# EEG-ATCNet
[![PWC](https://img.shields.io/endpoint.svg?url=https://paperswithcode.com/badge/physics-inform-attention-temporal/eeg-4-classes-on-bci-competition-iv-2a)](https://paperswithcode.com/sota/eeg-4-classes-on-bci-competition-iv-2a?p=physics-inform-attention-temporal)
This repository provides code for the Attention Temporal Convolutional Network [(ATCNet)](https://doi.org/10.1109/TII.2022.3197419) proposed in the paper: [Physics-informed attention temporal convolutional network for EEG-based motor imagery classification](https://doi.org/10.1109/TII.2022.3197419)
Authors: Hamdi Altaheri, Ghulam Muhammad, Mansour Alsulaiman
Center of Smart Robotics Research, King Saud University, Saudi Arabia
##
In addition to the proposed [ATCNet](https://doi.org/10.1109/TII.2022.3197419) model, the [*models.py*](https://github.com/Altaheri/EEG-ATCNet/blob/main/models.py) file includes the implementation of other related methods, which can be compared with [ATCNet](https://doi.org/10.1109/TII.2022.3197419), including:
* **EEGNet**, [[paper](https://arxiv.org/abs/1611.08024), [original code](https://github.com/vlawhern/arl-eegmodels)]

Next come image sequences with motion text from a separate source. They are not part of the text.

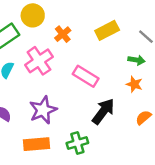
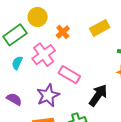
pink rectangle: (86, 76) -> (69, 75), moved

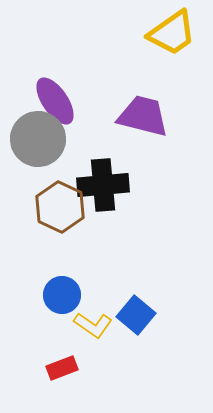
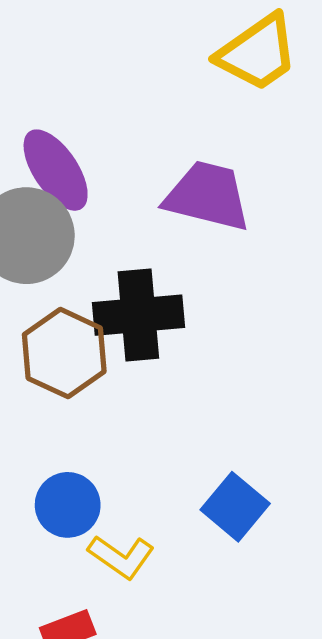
blue square: (136, 315) -> (235, 507), moved

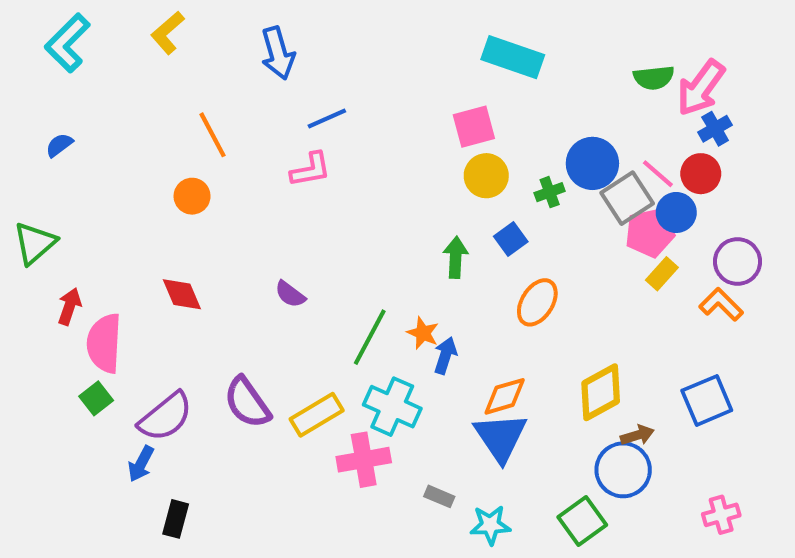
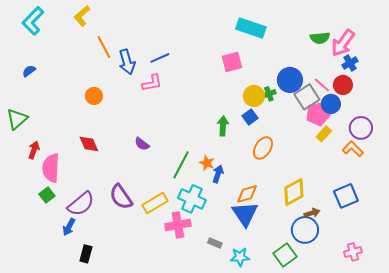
blue arrow: (278, 53) -> (127, 62), moved
orange line: (212, 135) -> (104, 47), moved
yellow circle: (486, 176) -> (254, 96), moved

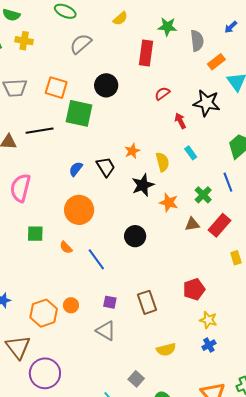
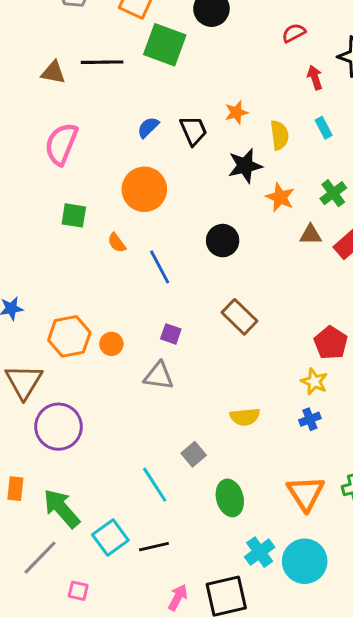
red pentagon: (194, 289) -> (331, 343), moved, turned -30
brown rectangle: (147, 302) -> (239, 317), moved, turned -35
orange circle: (71, 305) -> (111, 344), moved
gray triangle: (106, 331) -> (159, 376), turned -30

* **EEG-TCNet**, [[paper](https://arxiv.org/abs/2006.00622), [original code](https://github.com/iis-eth-zurich/eeg-tcnet)]

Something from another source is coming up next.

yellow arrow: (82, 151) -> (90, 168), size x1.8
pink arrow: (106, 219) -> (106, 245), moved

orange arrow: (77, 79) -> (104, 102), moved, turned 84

* **TCNet_Fusion**, [[paper](https://doi.org/10.1016/j.bspc.2021.102826)]
* **EEGNeX**, [[paper](https://arxiv.org/abs/2207.12369), [original code](https://github.com/chenxiachan/EEGNeX)]

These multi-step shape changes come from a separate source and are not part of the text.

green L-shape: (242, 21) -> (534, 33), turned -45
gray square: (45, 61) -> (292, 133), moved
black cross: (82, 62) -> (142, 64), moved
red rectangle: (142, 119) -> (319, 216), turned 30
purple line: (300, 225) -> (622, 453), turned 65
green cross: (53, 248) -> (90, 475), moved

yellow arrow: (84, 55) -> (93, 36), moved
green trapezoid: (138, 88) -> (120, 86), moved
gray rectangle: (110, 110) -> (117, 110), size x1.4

* **DeepConvNet**, [[paper](https://onlinelibrary.wiley.com/doi/full/10.1002/hbm.23730), [original code](https://github.com/braindecode/braindecode)]
* **ShallowConvNet**, [[paper](https://onlinelibrary.wiley.com/doi/full/10.1002/hbm.23730), [original code](https://github.com/braindecode/braindecode)]
##
This repository includes the implementation of the following attention schemes in the [*attention_models.py*](https://github.com/Altaheri/EEG-ATCNet/blob/main/attention_models.py) file:
* [Multi-head self-attention (mha)](https://arxiv.org/abs/1706.03762)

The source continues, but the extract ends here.